Additionally, Lee Klinger believes that only trees with SOD are being studied. “If the trees don’t have SOD, they’re not studying them.” And, he says, “Most of the trees that are dying have no sign of Phytophthora.”

In 1985, when he was researching tree death and forest decline on Kruzof Island off the coast of Alaska, Lee Klinger “noticed that dying trees and the ground around them were covered with moss.” His 20 years of research data support his contention that moss runoff, which is highly acidic, increases the acid content of the soil and contributes to yellow cedar decline in Alaska, sudden oak death in California and Europe, and similar epidemics of dying trees and forests. The simple, non-toxic, and universal solution to tree death and forest decline, says Dr. Klinger, is to reduce soil acidity.

“There are many ways to reduce soil acidity. Scientists at Hubbard Brook Research Foundation in New Hampshire, and at Cornell University in New York, are doing it by treating declining forests with calcium and other minerals. In the 1980s, German scientists reversed the decline of the Black Forest by using lime to reduce the acidic content of the soil. And long ago, Native Americans revitalized dying forests with fire, which also decreases the acidic content of the soil.”

Additional information is now available. For example, here is a quote from a draft of a paper (by Lee F. Klinger, Ralph Zingaro and Michael Coffey) in preparation for the Journal of Forest Ecology and Management. “Data on pH from 34,700 soil samples taken from a wide range of agricultural and forest soils in California indicate that between 14 and 21 per cent of the soils are acidic (pH < 6.0) and three to four per cent are strongly acidic (pH < 5.0). However, a subset of samples taken from SOD-affected sites indicates that 72 per cent of these soils are acidic and 4 per cent are strongly acidic. The soils from these sites were also found to be consistently low in calcium and very high in soluble aluminum and iron. These results lend further support to the theory that systemic acidification is adversely affecting the health of the trees and soils in SOD-affected forests. The situation described here in California is not unlike that in other regions of the world where aging forests are experiencing decline. From this and other work (e.g., studies at Hubbard Brook), we strongly believe that the cause (and the definition) of SOD is still an open question, and that the scope of SOD research should be expanded to include studies of acidification by cryptogams in the context of forest and soil ecology.”
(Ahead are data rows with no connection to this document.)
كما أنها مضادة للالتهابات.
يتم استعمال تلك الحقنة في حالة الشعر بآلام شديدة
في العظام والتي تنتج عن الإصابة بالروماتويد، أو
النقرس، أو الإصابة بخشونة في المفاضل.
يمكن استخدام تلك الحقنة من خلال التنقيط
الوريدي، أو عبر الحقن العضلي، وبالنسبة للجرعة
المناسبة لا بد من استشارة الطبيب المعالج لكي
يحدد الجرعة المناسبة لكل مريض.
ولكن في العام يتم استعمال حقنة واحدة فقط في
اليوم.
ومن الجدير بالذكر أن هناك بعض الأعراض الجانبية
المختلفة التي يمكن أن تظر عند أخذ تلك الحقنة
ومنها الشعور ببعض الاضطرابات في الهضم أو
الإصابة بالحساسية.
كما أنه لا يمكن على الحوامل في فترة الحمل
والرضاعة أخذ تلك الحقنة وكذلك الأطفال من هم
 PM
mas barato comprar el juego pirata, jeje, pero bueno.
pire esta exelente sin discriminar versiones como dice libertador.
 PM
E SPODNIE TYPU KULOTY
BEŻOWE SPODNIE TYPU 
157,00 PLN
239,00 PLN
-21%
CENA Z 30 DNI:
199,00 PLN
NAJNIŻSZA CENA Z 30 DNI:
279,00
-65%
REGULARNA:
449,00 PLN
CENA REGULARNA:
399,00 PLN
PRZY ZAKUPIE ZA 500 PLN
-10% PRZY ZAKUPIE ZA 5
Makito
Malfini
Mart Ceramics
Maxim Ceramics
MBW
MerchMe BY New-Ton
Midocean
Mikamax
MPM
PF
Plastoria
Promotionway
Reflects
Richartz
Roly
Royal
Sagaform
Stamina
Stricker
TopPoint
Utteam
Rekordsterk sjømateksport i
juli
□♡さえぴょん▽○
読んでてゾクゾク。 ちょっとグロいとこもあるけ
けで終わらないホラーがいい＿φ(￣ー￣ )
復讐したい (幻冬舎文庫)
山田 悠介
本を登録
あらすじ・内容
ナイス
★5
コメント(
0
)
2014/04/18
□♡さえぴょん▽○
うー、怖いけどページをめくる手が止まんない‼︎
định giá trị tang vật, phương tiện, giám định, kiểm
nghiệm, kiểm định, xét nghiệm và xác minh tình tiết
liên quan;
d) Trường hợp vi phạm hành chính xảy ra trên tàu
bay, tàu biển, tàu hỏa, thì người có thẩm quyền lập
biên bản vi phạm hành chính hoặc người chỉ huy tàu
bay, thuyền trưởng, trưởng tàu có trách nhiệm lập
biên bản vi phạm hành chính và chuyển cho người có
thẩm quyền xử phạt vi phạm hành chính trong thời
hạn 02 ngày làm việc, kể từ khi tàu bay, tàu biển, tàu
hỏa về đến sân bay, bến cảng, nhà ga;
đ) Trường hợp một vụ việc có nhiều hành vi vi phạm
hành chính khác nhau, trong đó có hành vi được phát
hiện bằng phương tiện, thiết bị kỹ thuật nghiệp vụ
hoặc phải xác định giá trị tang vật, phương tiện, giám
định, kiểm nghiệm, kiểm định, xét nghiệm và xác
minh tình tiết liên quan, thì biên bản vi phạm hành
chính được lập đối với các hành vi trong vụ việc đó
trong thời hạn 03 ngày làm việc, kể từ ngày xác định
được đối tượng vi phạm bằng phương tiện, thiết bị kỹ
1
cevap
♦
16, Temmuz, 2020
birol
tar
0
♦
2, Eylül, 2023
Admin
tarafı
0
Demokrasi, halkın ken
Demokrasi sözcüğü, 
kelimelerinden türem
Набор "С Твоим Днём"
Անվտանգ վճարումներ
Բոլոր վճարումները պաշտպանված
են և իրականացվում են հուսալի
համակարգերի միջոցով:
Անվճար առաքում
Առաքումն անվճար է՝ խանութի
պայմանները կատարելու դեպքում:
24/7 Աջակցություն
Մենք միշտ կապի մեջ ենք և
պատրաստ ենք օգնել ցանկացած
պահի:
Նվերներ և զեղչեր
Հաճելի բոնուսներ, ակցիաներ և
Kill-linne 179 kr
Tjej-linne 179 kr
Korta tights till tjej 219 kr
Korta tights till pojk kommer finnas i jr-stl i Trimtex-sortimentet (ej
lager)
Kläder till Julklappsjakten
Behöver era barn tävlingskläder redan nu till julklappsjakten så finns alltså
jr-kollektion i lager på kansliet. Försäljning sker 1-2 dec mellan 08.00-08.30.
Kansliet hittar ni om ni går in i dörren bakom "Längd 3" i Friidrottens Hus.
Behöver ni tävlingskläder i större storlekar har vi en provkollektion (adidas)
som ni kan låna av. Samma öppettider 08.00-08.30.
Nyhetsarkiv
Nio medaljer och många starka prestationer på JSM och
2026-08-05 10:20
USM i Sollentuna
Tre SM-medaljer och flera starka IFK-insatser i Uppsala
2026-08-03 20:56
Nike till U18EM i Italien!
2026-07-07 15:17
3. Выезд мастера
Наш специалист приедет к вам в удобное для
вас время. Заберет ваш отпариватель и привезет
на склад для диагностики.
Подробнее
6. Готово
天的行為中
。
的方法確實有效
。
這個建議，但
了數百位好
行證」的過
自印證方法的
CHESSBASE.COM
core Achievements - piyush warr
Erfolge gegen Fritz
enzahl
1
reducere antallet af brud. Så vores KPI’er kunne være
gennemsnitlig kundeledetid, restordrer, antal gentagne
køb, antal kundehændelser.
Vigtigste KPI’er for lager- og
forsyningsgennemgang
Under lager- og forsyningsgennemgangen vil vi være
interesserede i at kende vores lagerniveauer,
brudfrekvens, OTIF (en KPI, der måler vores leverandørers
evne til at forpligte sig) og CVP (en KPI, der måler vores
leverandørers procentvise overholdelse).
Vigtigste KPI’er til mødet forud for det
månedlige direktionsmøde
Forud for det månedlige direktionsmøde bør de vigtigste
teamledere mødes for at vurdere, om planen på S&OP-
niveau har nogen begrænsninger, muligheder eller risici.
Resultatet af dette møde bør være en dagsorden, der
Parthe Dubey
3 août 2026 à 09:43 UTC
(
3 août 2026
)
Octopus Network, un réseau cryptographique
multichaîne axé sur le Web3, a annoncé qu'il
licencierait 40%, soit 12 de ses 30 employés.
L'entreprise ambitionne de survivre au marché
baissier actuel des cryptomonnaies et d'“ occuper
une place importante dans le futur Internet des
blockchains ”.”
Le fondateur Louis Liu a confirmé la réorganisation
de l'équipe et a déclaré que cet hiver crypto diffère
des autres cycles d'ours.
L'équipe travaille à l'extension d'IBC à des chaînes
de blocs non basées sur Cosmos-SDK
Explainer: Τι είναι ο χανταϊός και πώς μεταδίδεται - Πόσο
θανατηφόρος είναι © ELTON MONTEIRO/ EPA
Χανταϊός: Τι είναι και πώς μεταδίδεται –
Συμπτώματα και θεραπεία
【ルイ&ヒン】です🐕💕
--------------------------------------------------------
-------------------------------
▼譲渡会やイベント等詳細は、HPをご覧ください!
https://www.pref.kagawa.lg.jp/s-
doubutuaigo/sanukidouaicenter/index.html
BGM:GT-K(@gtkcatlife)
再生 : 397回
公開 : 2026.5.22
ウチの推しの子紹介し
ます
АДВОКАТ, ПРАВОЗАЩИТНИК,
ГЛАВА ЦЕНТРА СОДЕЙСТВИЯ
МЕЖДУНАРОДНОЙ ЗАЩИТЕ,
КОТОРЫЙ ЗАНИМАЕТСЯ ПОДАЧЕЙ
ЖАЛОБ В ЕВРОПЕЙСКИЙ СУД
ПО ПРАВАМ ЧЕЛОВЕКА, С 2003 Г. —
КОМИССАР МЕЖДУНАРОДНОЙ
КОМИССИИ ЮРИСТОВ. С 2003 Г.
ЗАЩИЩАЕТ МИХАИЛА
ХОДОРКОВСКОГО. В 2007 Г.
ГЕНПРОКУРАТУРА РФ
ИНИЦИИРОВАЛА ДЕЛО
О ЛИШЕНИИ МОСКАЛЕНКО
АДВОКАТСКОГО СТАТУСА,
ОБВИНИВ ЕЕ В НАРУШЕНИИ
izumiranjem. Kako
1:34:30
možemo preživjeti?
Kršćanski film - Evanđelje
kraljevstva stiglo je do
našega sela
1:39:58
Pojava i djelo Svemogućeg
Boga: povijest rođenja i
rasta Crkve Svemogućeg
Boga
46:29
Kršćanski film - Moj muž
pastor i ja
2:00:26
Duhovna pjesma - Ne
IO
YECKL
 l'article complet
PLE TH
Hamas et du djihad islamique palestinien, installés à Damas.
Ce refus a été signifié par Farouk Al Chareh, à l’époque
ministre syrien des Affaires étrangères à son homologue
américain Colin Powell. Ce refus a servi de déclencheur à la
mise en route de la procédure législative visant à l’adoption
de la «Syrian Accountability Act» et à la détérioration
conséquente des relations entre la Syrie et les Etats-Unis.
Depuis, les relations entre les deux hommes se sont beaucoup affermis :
Ralph Zingaro, whom I also mentioned extensively in last year’s item on this subject, was this year invited to the Acid Rain 2005 conference in Prague, the Czech Republic, to deliver the paper from which the foregoing quotes are taken. There he also met with Paul G. Schaberg of the USDA Forest Service Northeastern Research Station in Vermont. The latter is heavily involved in work on calcium depletion and how it has predisposed trees to forest infections.

In a recent Oecologia (a peer-reviewed journal from Springer – Verlag) a lengthy paper by Max A. Moritz and Dennis C. Odion, discusses “Examining the strength and possible causes of the relationship between fire history and Sudden Oak Death.” Amongst many findings and conclusions they found “that wherever a fire has occurred within the past 50 years there is no SOD.”

The single-minded focus of California (and other) scientists on a fungus is difficult for Lee Klinger to understand, particularly since he sees the same fungus as an opportunistic species that takes advantage of trees that are already dying of other causes. Explaining that P. ramorum kills a tree by growing a canker around the trunk, and that the canker “bleeds” black sap, Lee Klinger says, “Most of the oaks that are dying do not have bleeding cankers. Given this, P. ramorum is not the best explanation for why the oaks are dying.” A better explanation for the cause of tree death, according to him, is a bit more complex, involving mosses, soil acidification and tree roots.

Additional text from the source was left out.